I don't quite understand what you mean by "natively".
But in general, you can add black borders to a HDR file just fine in AviSynth+ while preserving the bit depth and YUV color space.
Just add the borders like you would normally, not much else you have to do in theory. But of course you will have to reencode and that can take a while with x265. You can also encode it in x264, but that is of course pointless, as it does not support HDR metadata, hence no player will play it, and BD compatibility won't exist.

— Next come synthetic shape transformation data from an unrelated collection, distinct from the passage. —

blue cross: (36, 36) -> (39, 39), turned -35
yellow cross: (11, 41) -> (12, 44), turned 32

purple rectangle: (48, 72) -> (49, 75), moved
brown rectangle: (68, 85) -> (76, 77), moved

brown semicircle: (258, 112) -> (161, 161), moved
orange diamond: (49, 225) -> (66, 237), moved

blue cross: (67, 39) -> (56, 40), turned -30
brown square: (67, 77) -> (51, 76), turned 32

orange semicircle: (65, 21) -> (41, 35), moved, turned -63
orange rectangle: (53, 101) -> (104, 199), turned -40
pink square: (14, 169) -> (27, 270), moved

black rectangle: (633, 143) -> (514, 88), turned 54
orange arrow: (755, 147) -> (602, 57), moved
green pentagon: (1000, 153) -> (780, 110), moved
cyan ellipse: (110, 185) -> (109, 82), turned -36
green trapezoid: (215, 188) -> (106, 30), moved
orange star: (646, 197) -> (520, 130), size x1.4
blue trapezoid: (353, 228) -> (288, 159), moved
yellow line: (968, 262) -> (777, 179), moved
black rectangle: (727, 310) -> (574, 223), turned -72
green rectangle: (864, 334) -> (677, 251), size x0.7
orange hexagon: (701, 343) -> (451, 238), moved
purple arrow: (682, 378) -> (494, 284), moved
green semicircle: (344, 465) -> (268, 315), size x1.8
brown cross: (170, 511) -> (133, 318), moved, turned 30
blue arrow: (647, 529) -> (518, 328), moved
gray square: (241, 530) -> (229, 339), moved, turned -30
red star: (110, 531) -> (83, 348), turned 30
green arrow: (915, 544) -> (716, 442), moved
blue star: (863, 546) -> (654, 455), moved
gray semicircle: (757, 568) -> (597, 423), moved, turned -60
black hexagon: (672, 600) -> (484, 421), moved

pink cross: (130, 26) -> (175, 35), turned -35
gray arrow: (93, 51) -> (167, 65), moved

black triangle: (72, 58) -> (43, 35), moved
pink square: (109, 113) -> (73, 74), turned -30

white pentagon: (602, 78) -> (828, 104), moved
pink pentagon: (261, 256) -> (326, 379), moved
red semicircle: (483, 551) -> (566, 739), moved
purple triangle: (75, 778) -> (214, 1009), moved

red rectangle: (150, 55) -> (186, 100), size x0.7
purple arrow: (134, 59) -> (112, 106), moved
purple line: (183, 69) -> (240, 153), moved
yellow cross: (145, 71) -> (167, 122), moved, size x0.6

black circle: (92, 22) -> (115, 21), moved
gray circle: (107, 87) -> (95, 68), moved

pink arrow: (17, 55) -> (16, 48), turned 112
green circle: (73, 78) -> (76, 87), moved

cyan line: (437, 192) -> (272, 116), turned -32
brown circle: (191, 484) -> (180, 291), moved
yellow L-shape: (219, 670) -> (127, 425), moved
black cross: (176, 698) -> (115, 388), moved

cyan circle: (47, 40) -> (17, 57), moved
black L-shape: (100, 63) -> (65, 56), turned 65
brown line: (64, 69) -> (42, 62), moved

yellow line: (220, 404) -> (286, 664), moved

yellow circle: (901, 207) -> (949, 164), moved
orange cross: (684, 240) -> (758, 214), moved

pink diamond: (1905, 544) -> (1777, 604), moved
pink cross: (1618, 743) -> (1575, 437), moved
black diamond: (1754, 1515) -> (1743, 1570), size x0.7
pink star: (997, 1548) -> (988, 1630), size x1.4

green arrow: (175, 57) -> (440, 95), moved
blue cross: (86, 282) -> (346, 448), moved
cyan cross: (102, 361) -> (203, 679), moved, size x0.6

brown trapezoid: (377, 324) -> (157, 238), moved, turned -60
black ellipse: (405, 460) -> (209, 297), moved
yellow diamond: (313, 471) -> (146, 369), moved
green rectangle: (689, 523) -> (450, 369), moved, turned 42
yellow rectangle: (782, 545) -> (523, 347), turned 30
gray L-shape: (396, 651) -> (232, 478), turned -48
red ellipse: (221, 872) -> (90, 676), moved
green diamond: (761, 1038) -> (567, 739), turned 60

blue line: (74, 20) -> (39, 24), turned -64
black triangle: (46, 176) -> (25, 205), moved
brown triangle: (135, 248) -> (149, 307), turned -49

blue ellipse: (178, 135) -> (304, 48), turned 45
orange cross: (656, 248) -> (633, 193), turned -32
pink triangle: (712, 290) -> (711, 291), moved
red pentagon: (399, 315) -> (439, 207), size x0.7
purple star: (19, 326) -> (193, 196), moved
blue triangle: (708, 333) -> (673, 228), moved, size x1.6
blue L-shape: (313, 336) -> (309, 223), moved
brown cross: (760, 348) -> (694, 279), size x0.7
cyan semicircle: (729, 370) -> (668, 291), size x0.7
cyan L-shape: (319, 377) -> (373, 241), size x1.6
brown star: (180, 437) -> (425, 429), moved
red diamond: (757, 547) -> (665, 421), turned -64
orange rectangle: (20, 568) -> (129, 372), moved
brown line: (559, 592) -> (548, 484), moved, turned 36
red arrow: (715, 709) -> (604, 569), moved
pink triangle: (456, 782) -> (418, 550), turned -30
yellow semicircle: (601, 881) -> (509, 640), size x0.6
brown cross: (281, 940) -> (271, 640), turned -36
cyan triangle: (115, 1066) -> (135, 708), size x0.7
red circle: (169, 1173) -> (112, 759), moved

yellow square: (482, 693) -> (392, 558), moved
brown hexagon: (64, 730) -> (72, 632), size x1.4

When reencoding with x265, just add the HDR parameters from the original file as encoding parameters (all those mastering display and matrix data and whatnot). I believe those are mainly for helping a TV map the values to its own dynamic range if it doesn't support the full 1000 nits or whatever, which is why you don't have to take them into account when adding the black bars or processing in AviSynth.
Now, I have heard of the existence of metadata that are actually in the stream itself and not constant, meaning they might change per scene. I don't really know anything about those, you would have to do some research yourself. But I don't think they are that much of a big deal probably, as again they would only affect the mapping I think.
If you hate the idea of AviSynth+, I would check and see whether x265 has some integrated filters to add black bars, it's not entirely implausible.
You will likely also have to research x265 parameters for UHD BD compatibility, I can't help with that unfortunately.